The snowboarder was found with an avalanche rescue dog. The man was buried 2 feet deep and he was dug out at 2:30 p.m., the report said.
The danger in the area had been rated “considerable” by avalanche forecasters after two storms in the previous week.
Near the top of the Dutch Draw ridge, the slope is 30-32 degrees steep and would appear to be “relatively benign” to an advanced skier or snowboarder, the report said.
But the slope soon steepens to 38-40 degrees where Friday’s avalanche crown was located.
The avalanche was 9,800 feet above sea level, 150 feet wide, 600 feet long and 2 feet deep, the report said.
The snowboarder was carried about 200 vertical feet, it said.

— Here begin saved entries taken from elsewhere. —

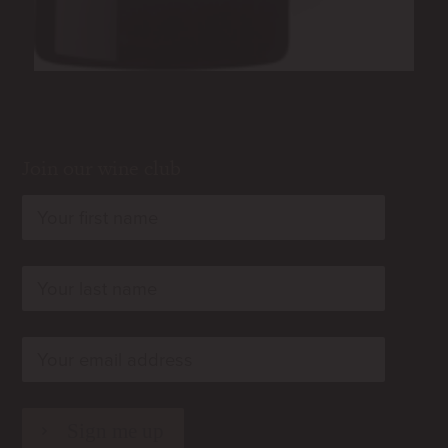
Join our wine club
rn
rn
rn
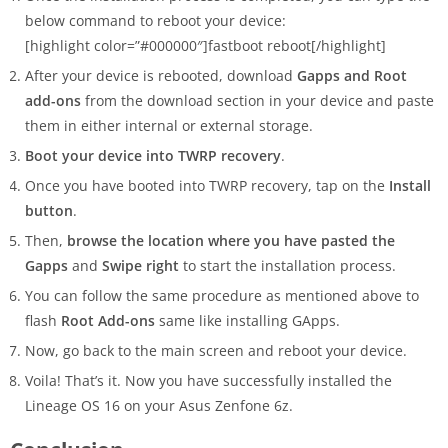
below command to reboot your device:
[highlight color=”#000000″]fastboot reboot[/highlight]
After your device is rebooted, download
Gapps and Root
add-ons
from the download section in your device and paste
them in either internal or external storage.
Boot your device into TWRP recovery
.
Once you have booted into TWRP recovery, tap on the
Install
button
.
Then,
browse the location where you have pasted the
Gapps
and
Swipe right
to start the installation process.
You can follow the same procedure as mentioned above to
flash
Root Add-ons
same like installing GApps.
Now, go back to the main screen and reboot your device.
Voila! That’s it. Now you have successfully installed the
Lineage OS 16 on your Asus Zenfone 6z.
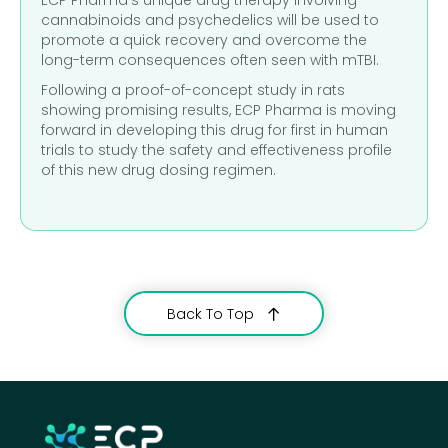
cannabinoids and psychedelics will be used to
promote a quick recovery and overcome the
long-term consequences often seen with mTBI.
Following a proof-of-concept study in rats
showing promising results, ECP Pharma is moving
forward in developing this drug for first in human
trials to study the safety and effectiveness profile
of this new drug dosing regimen.
Back To Top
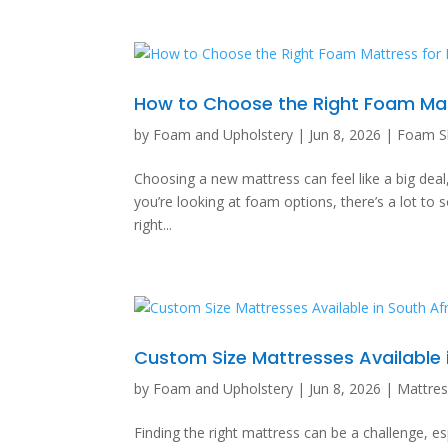
How to Choose the Right Foam Matt
by
Foam and Upholstery
|
Jun 8, 2026
|
Foam S
Choosing a new mattress can feel like a big deal, r
you’re looking at foam options, there’s a lot to 
right...
Custom Size Mattresses Available 
by
Foam and Upholstery
|
Jun 8, 2026
|
Mattre
Finding the right mattress can be a challenge, es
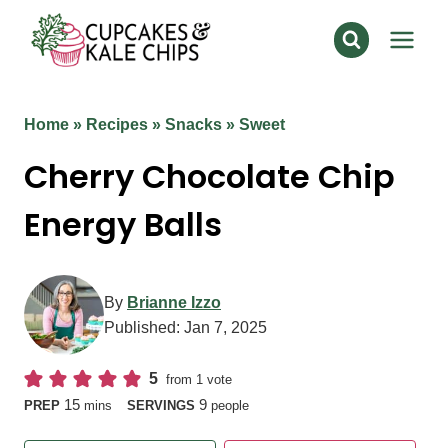
Skip
to
content
Home
»
Recipes
»
Snacks
»
Sweet
Cherry Chocolate Chip
Energy Balls
By
Brianne Izzo
Published:
Jan 7, 2025
5
from 1 vote
minutes
15
9
PREP
mins
SERVINGS
people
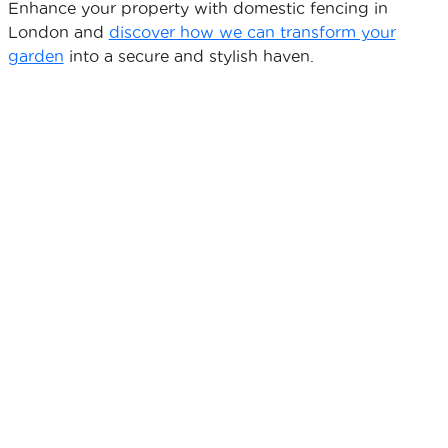
Enhance your property with domestic fencing in
London and
discover how we can transform your
garden
into a secure and stylish haven.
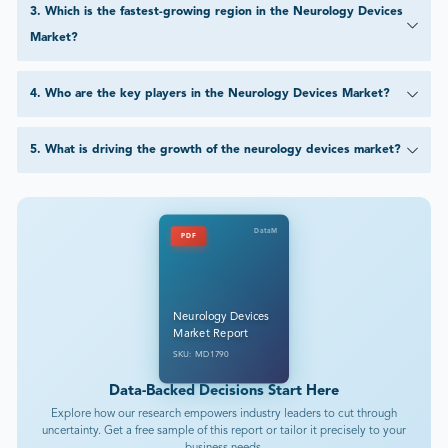
3
.
Which is the fastest-growing region in the Neurology Devices
Market?
4
.
Who are the key players in the Neurology Devices Market?
5
.
What is driving the growth of the neurology devices market?
DataM
PDF
Neurology Devices
Market Report
SKU: MD1790
Data-Backed Decisions Start Here
Explore how our research empowers industry leaders to cut through
uncertainty. Get a free sample of this report or tailor it precisely to your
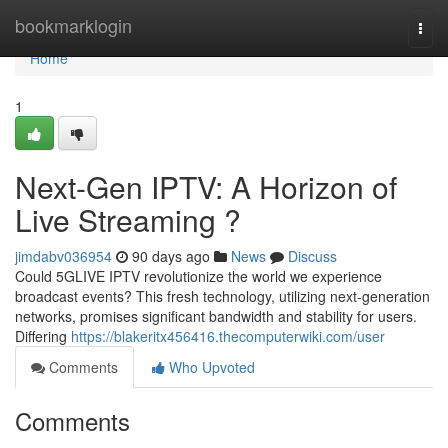
Home
bookmarklogin
Togg
navi
Home
1
Next-Gen IPTV: A Horizon of
Live Streaming ?
jimdabv036954
90 days ago
News
Discuss
Could 5GLIVE IPTV revolutionize the world we experience
broadcast events? This fresh technology, utilizing next-generation
networks, promises significant bandwidth and stability for users.
Differing
https://blakeritx456416.thecomputerwiki.com/user
Comments
Who Upvoted
Comments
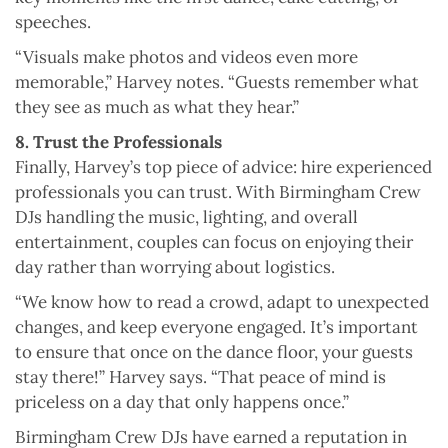
speeches.
“Visuals make photos and videos even more
memorable,” Harvey notes. “Guests remember what
they see as much as what they hear.”
8. Trust the Professionals
Finally, Harvey’s top piece of advice: hire experienced
professionals you can trust. With Birmingham Crew
DJs handling the music, lighting, and overall
entertainment, couples can focus on enjoying their
day rather than worrying about logistics.
“We know how to read a crowd, adapt to unexpected
changes, and keep everyone engaged. It’s important
to ensure that once on the dance floor, your guests
stay there!” Harvey says. “That peace of mind is
priceless on a day that only happens once.”
Birmingham Crew DJs have earned a reputation in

What is the answer to preventing such avalanches, Champion was asked.
“It’s a hard one,” she said.
The gate leaving the ski resort could be closed, “but that’s not fair” to people who take adequate avalanche precautions, she said.
Even with heavy public outreach and education, she said, everyone must realize that beyond the resort gate, “it’s fully backcountry with a wild snowpack.”
The Avalanche Center also expressed its condolences to the family and friends of the snowboarder.
For avalanche forecasts and safety information, visit the Utah Avalanche Center homepage.
The center says 26 people have been killed in Utah avalanches since 2010.